Photos – back in the 70s: John and Jen towards Cat Bells; Jen and me outside the Fish Hotel, Buttermere; Jen in the lolly shop in Keswick; locals singing “Streets of London” in the Swinside Inn.
It was two decades before the “business of life” allowed me to travel from Australia back to England, this time with my family. I’ve now re-visited several times, always returning to the Lake District and always with the same Jen and John (now married for over 40 years).
Photos – returning to the Lake District: 1997 Annie midst Lakeland Stone structures, out strolling with our children; 2004 family and (old) friends at Ashness Bridge, returning to the Swinside Inn for lunch.
There is so much to do in the Lake District, it’s a playground for young and old. I can’t possibly write about everything (refer links below). This blog is about how we enjoy ‘the Lakes’.
We stay in Keswick on Derwentwater, home of the Derwent Pencil factory (adding to my collection of pencils on each visit). As with every day, everywhere, I set out on an early morning walk. Then, there’s a ‘usual’ in that the men folk – after a hearty breakfast – head off on a lengthy trek, leaving the ladies to stroll, browse galleries, drink tea, maybe a glass of wine with lunch. Come the cocktail hour, we’ll all meet up for an aperitif, then dinner.
Photos: early morning walks around Keswick and Derwentwater
There are many structured walks and books on trekking around the Lake District. Renowned British fell-walker, Alfred Wainwright (1907-1991), published more than forty guide books including a seven-volume “Pictorial Guide to the Lakeland Fells”. http://www.wainwrightroutes.co.uk
I’ll leave it to John to describe these images from a weekend back in 2003.
Photos by John Baron and Andy Kerr:
1. Looking SW across Newlands Valley from Cat Bells. The white hamlet is called Little Town.
2. Looking N from the top of Dale Head. The highest peak in the distance, with a little snow, is Skiddaw. The green flat bit in the middle distance is part of the Newlands Valley. Little Town is out of sight around the bottom of the long ridge on the right. We had walked south along the long ridge from Cat Bells (out of sight) up Maiden Moor, then High Spy (the highest part of the ridge). Then we dropped down a little, turned west, then a long very steep uphill section to the top of Dale Head at the head of the valley. ‘U’ shaped valley – classic shape formed by glacier during last ice age.

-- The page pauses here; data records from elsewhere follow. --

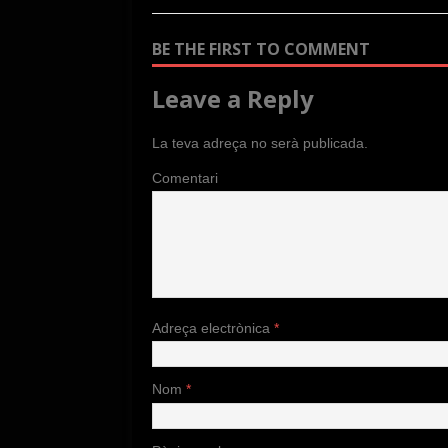
BE THE FIRST TO COMMENT
Leave a Reply
La teva adreça no serà publicada.
Comentari
Adreça electrònica
*
Nom
*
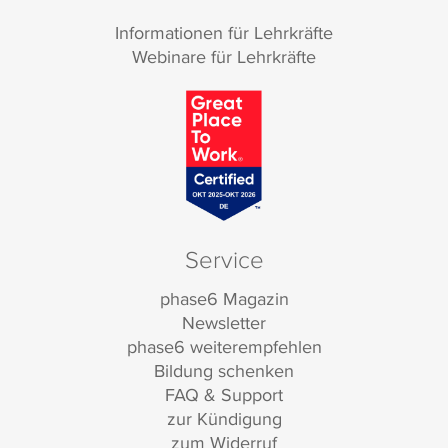
Informationen für Lehrkräfte
Webinare für Lehrkräfte
Service
phase6 Magazin
Newsletter
phase6 weiterempfehlen
Bildung schenken
FAQ & Support
zur Kündigung
zum Widerruf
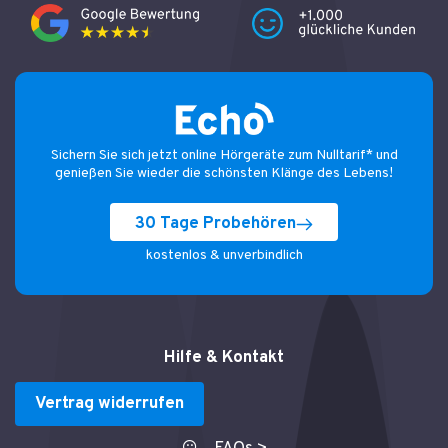
Sichern Sie sich jetzt online Hörgeräte zum Nulltarif* und
genießen Sie wieder die schönsten Klänge des Lebens!
30 Tage Probehören
kostenlos & unverbindlich
Hilfe & Kontakt
Vertrag widerrufen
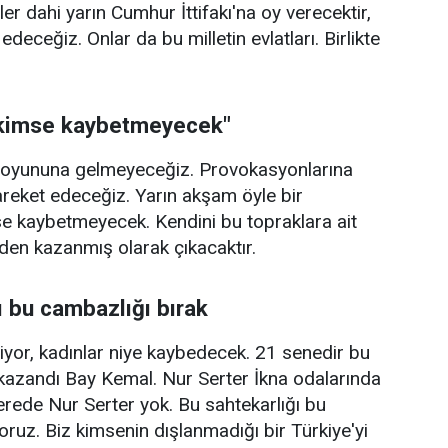
ler dahi yarın Cumhur İttifakı'na oy verecektir,
eceğiz. Onlar da bu milletin evlatları. Birlikte
i kimse kaybetmeyecek"
nın oyununa gelmeyeceğiz. Provokasyonlarına
areket edeceğiz. Yarın akşam öyle bir
imse kaybetmeyecek. Kendini bu topraklara ait
en kazanmış olarak çıkacaktır.
ı bu cambazlığı bırak
iyor, kadınlar niye kaybedecek. 21 senedir bu
 kazandı Bay Kemal. Nur Serter İkna odalarında
nerede Nur Serter yok. Bu sahtekarlığı bu
oruz. Biz kimsenin dışlanmadığı bir Türkiye'yi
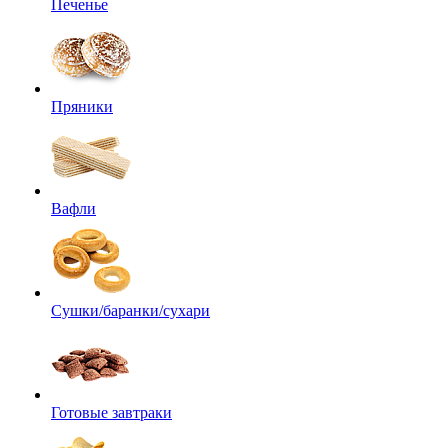
Печенье
Пряники
Вафли
Сушки/баранки/сухари
Готовые завтраки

3. The chaps setting out from Glenridding, the village in the valley next to Ullswater. We had just started a route to Striding Edge and Helvellyn.
4. Lou, Mike Thompson, Derek, Ross, Mike Dixon and a young me (John).
The link for this walk https://www.walkingenglishman.com/lakes10.htm
While popular for those fells to be trekked, the Lake District has a rich literary history to be explored. So many book shops, shelves stocked with Books! Books! Books of artworks and words. From the most famous amongst all generations, Beatrix Potter, to poets and writers Coleridge, Ruskin, Wordsworth, Hugh Walpole, Arthur Ransome and modern-day writers such as Melvyn Bragg and Richard Adams. There’s Jacobean poets, 18th century historians, ballads, folk-tales and traditions. For a recent enjoyable read, “The Shepherd’s Life” by James Rebanks https://penguin.com.au/books/the-shepherds-life-9780141979366
It’s the magic of the waters in the Lake District that captivates the eye and camera. So beautiful, you simply can’t take a bad photo. I’ve taken photos in different seasons, various light and time of day. This is just a sampling. Little wonder the Lake District has inspired so many.